Exercise instructions: All records need to be reproduced exactly. Keep every word as it is.

▬▬▬▬▬▬

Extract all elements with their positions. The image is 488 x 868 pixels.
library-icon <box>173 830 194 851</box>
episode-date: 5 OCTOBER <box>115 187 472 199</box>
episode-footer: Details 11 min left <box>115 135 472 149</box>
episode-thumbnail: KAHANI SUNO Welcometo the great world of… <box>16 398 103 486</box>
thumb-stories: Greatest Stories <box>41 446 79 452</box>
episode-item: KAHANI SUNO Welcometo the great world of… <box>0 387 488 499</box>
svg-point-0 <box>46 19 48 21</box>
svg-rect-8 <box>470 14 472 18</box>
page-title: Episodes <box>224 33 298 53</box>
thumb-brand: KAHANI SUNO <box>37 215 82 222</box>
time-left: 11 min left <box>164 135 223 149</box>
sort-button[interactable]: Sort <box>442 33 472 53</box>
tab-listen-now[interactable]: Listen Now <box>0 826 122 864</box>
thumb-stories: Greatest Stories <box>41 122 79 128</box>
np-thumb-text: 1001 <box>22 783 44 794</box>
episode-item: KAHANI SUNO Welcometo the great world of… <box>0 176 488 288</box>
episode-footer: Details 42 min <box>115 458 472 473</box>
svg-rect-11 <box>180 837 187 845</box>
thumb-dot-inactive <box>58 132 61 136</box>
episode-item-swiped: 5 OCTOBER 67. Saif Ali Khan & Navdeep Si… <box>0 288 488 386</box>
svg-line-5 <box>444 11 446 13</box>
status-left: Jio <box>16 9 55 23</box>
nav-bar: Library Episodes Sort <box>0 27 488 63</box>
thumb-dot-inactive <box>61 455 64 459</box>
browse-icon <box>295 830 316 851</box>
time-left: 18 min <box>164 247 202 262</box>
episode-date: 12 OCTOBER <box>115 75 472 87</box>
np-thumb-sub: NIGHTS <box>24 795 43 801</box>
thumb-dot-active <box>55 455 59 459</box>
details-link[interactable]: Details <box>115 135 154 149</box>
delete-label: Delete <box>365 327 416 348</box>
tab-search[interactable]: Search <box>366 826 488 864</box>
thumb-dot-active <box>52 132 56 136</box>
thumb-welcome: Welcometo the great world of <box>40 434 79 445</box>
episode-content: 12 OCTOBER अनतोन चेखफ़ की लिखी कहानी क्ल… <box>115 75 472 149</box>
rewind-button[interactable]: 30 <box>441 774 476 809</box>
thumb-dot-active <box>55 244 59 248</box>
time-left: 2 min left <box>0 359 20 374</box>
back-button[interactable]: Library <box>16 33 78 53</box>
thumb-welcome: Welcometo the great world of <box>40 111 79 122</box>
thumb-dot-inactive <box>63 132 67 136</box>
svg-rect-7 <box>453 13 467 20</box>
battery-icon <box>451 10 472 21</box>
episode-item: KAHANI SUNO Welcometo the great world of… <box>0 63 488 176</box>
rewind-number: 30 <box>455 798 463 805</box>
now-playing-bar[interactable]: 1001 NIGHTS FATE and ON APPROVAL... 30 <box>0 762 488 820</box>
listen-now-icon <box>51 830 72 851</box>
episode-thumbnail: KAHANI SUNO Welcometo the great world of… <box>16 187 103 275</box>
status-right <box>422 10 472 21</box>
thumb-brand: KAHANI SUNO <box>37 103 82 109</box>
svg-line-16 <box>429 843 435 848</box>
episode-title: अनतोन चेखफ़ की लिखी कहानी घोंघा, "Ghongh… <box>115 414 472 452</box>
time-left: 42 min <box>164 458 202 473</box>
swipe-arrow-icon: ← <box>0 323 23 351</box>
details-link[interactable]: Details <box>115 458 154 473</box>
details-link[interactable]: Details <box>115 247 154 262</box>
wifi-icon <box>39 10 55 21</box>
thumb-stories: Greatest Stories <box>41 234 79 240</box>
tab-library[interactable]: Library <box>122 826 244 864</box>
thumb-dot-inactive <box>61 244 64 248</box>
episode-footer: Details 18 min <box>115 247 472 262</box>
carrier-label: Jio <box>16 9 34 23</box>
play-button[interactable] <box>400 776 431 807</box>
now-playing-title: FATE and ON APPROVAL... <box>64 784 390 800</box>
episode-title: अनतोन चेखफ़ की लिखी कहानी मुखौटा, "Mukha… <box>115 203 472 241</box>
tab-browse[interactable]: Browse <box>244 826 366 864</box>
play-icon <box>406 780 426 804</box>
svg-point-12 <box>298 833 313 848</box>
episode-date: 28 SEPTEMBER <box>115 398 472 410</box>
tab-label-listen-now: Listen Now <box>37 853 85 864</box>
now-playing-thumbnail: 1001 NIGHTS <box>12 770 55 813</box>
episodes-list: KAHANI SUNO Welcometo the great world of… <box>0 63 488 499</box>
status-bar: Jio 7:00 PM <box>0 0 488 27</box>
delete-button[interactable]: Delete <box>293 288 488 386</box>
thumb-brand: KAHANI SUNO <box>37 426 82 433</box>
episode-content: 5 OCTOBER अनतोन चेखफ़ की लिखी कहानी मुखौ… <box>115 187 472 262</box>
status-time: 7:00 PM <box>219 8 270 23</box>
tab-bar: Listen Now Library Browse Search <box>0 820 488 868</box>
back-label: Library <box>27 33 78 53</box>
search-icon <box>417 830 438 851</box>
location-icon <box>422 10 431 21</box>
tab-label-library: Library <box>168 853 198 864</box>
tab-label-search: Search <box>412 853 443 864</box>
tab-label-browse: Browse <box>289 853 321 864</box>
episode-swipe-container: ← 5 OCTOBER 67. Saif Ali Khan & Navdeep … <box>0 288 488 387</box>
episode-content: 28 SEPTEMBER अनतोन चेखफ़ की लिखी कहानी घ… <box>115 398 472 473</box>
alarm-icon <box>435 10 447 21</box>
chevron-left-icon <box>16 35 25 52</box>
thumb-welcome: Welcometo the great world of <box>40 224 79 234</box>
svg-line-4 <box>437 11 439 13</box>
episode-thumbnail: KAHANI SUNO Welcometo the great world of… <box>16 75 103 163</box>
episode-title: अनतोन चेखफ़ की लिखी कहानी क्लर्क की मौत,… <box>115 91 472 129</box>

▬▬▬▬▬▬

Written solution:
Extract all elements with their positions. The image is 488 x 868 pixels.
library-icon <box>173 830 194 851</box>
episode-date: 5 OCTOBER <box>115 187 472 199</box>
episode-footer: Details 11 min left <box>115 135 472 149</box>
episode-thumbnail: KAHANI SUNO Welcometo the great world of… <box>16 398 103 486</box>
thumb-stories: Greatest Stories <box>41 446 79 452</box>
episode-item: KAHANI SUNO Welcometo the great world of… <box>0 387 488 499</box>
svg-point-0 <box>46 19 48 21</box>
svg-rect-8 <box>470 14 472 18</box>
page-title: Episodes <box>224 33 298 53</box>
thumb-brand: KAHANI SUNO <box>37 215 82 222</box>
time-left: 11 min left <box>164 135 223 149</box>
sort-button[interactable]: Sort <box>442 33 472 53</box>
tab-listen-now[interactable]: Listen Now <box>0 826 122 864</box>
thumb-stories: Greatest Stories <box>41 122 79 128</box>
np-thumb-text: 1001 <box>22 783 44 794</box>
episode-item: KAHANI SUNO Welcometo the great world of… <box>0 176 488 288</box>
episode-footer: Details 42 min <box>115 458 472 473</box>
svg-rect-11 <box>180 837 187 845</box>
thumb-dot-inactive <box>58 132 61 136</box>
episode-item-swiped: 5 OCTOBER 67. Saif Ali Khan & Navdeep Si… <box>0 288 488 386</box>
svg-line-5 <box>444 11 446 13</box>
status-left: Jio <box>16 9 55 23</box>
nav-bar: Library Episodes Sort <box>0 27 488 63</box>
thumb-dot-inactive <box>61 455 64 459</box>
browse-icon <box>295 830 316 851</box>
time-left: 18 min <box>164 247 202 262</box>
episode-date: 12 OCTOBER <box>115 75 472 87</box>
np-thumb-sub: NIGHTS <box>24 795 43 801</box>
thumb-dot-active <box>55 455 59 459</box>
details-link[interactable]: Details <box>115 135 154 149</box>
delete-label: Delete <box>365 327 416 348</box>
tab-search[interactable]: Search <box>366 826 488 864</box>
thumb-dot-active <box>52 132 56 136</box>
thumb-welcome: Welcometo the great world of <box>40 434 79 445</box>
episode-content: 12 OCTOBER अनतोन चेखफ़ की लिखी कहानी क्ल… <box>115 75 472 149</box>
rewind-button[interactable]: 30 <box>441 774 476 809</box>
thumb-dot-active <box>55 244 59 248</box>
time-left: 2 min left <box>0 359 20 374</box>
back-button[interactable]: Library <box>16 33 78 53</box>
thumb-welcome: Welcometo the great world of <box>40 111 79 122</box>
thumb-dot-inactive <box>63 132 67 136</box>
svg-rect-7 <box>453 13 467 20</box>
battery-icon <box>451 10 472 21</box>
episode-item: KAHANI SUNO Welcometo the great world of… <box>0 63 488 176</box>
rewind-number: 30 <box>455 798 463 805</box>
now-playing-bar[interactable]: 1001 NIGHTS FATE and ON APPROVAL... 30 <box>0 762 488 820</box>
listen-now-icon <box>51 830 72 851</box>
episode-thumbnail: KAHANI SUNO Welcometo the great world of… <box>16 187 103 275</box>
status-right <box>422 10 472 21</box>
thumb-brand: KAHANI SUNO <box>37 103 82 109</box>
svg-line-16 <box>429 843 435 848</box>
episode-title: अनतोन चेखफ़ की लिखी कहानी घोंघा, "Ghongh… <box>115 414 472 452</box>
time-left: 42 min <box>164 458 202 473</box>
swipe-arrow-icon: ← <box>0 323 23 351</box>
details-link[interactable]: Details <box>115 458 154 473</box>
details-link[interactable]: Details <box>115 247 154 262</box>
wifi-icon <box>39 10 55 21</box>
thumb-stories: Greatest Stories <box>41 234 79 240</box>
tab-library[interactable]: Library <box>122 826 244 864</box>
thumb-dot-inactive <box>61 244 64 248</box>
episode-footer: Details 18 min <box>115 247 472 262</box>
carrier-label: Jio <box>16 9 34 23</box>
play-button[interactable] <box>400 776 431 807</box>
now-playing-title: FATE and ON APPROVAL... <box>64 784 390 800</box>
episode-title: अनतोन चेखफ़ की लिखी कहानी मुखौटा, "Mukha… <box>115 203 472 241</box>
tab-browse[interactable]: Browse <box>244 826 366 864</box>
play-icon <box>406 780 426 804</box>
svg-point-12 <box>298 833 313 848</box>
episode-date: 28 SEPTEMBER <box>115 398 472 410</box>
tab-label-listen-now: Listen Now <box>37 853 85 864</box>
now-playing-thumbnail: 1001 NIGHTS <box>12 770 55 813</box>
episodes-list: KAHANI SUNO Welcometo the great world of… <box>0 63 488 499</box>
status-bar: Jio 7:00 PM <box>0 0 488 27</box>
delete-button[interactable]: Delete <box>293 288 488 386</box>
thumb-brand: KAHANI SUNO <box>37 426 82 433</box>
episode-content: 5 OCTOBER अनतोन चेखफ़ की लिखी कहानी मुखौ… <box>115 187 472 262</box>
status-time: 7:00 PM <box>219 8 270 23</box>
tab-bar: Listen Now Library Browse Search <box>0 820 488 868</box>
back-label: Library <box>27 33 78 53</box>
search-icon <box>417 830 438 851</box>
location-icon <box>422 10 431 21</box>
tab-label-library: Library <box>168 853 198 864</box>
tab-label-search: Search <box>412 853 443 864</box>
tab-label-browse: Browse <box>289 853 321 864</box>
episode-swipe-container: ← 5 OCTOBER 67. Saif Ali Khan & Navdeep … <box>0 288 488 387</box>
episode-content: 28 SEPTEMBER अनतोन चेखफ़ की लिखी कहानी घ… <box>115 398 472 473</box>
alarm-icon <box>435 10 447 21</box>
chevron-left-icon <box>16 35 25 52</box>
thumb-welcome: Welcometo the great world of <box>40 224 79 234</box>
svg-line-4 <box>437 11 439 13</box>
episode-thumbnail: KAHANI SUNO Welcometo the great world of… <box>16 75 103 163</box>
episode-title: अनतोन चेखफ़ की लिखी कहानी क्लर्क की मौत,… <box>115 91 472 129</box>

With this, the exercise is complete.